Sequence Logos were generated to illustrate the consensus amino acid and nucleotide sequences of each MEME motif obtained using all BLV genotypes in the public databases (Fig. 1). The first six blocks identified by MEME analysis (referred to here as A–F) represent MEME motifs with E-values from 2.4e−1098 to 4.9e−1070. Blocks 16–20 (referred to here as G–K) showed MEME motifs with E-values from 4.4e−1020 to 4.6e−455. Blocks 7–15 were not further analyzed because they had intermediate characteristics. The amino acid conservation ranged from 98.8 to 99.8% in MEME motifs A to F. The remaining MEME motifs G to K had 89.6–95.2% conserved amino acid sequence.
The alignment was separately interrogated using the Conserved DNA Region module of DnaSP to identify segments of the nucleotide sequence conservation with the threshold for nucleotide conservation set at 80%. This analysis identified six statistically significant stable segments, with p value < 0.05 and nucleotide sequence conservation greater than or equal to 0.8 (80%). These segments were located exactly within the six blocks of segments A–F identified as nonrandom using MEME analysis. Segments G–J in MEME blocks 16–20 fell below the 80% nucleotide conservation threshold and their p values were not calculated (Fig. 1).
To estimate genetic distances for each of these MEME blocks p distance nucleotide substitution model in the Molecular Evolutionary Genetics Analysis software (MEGA) version 5.2.2. was used. The genetic distance relates to divergence between any two strands of aligned DNA sequences, and it is expressed as the number of nucleotide differences per site. In this study we calculated the overall mean, which is the arithmetic mean of all individual pairwise distances between the sequences under study. The six conserved segments had genetic distances from 0.6 to 1.7%, while distance values from 5.8 to 7.8% characterized segments G–K (Fig. 1). Based on these findings taken together, we grouped segments A–F together as conserved in amino acid and nucleotide sequence and segments G–K as semi-conserved in amino acid sequence.

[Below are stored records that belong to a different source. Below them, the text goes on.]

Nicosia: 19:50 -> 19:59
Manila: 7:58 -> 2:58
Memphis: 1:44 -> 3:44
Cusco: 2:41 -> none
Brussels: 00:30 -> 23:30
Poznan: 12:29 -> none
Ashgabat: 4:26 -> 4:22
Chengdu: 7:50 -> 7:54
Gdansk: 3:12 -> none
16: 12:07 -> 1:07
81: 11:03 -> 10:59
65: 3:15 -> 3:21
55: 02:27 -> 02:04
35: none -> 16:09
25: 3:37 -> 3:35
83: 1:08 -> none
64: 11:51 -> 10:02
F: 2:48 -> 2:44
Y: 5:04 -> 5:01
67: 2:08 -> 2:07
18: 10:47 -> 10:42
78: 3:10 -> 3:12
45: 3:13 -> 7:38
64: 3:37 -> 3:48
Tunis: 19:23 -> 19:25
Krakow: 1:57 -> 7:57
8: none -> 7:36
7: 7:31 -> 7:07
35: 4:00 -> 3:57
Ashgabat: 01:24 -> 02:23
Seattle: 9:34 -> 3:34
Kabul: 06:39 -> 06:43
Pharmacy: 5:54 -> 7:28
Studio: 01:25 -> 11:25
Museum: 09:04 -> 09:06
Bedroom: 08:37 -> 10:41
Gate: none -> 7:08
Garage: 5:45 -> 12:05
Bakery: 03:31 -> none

Evidence of purifying selection in segments A–F and positive selection in segments G–J
Genetic diversity within a coding sequence from a population of related sequences can be assessed by comparing the rates of synonymous and non-synonymous substitutions per site. An excess of non-synonymous mutations suggests selection for change, or positive selection, which is often the result of an antagonistic interaction between a virus and its host. This high genetic variation confers a fitness advantage to the pathogen in its attempt to evade host defenses. In contrast, an excess of synonymous mutations suggests that there is selection against change, or purifying selection, meaning the sequence is likely to be beneficial to the host. The negatively selected sites point to functional constraint, and could be used in vaccine design. The high degree of amino acid and nucleotide sequence conservation of segments A–F among the 256 BLV sequences suggested that these portions of the env gene are very stable during replication and might be undergoing negative or purifying selection associated with predominantly synonymous substitutions. Whereas, the nucleotide variation of segments G–J suggested the possibility that they contained sequences that are less stable and under positive selection. To examine this possibility, the frequency of non-synonymous (dN) and synonymous (dS) nucleotide substitutions per site within each segment was calculated and the ratio dN/dS was estimated.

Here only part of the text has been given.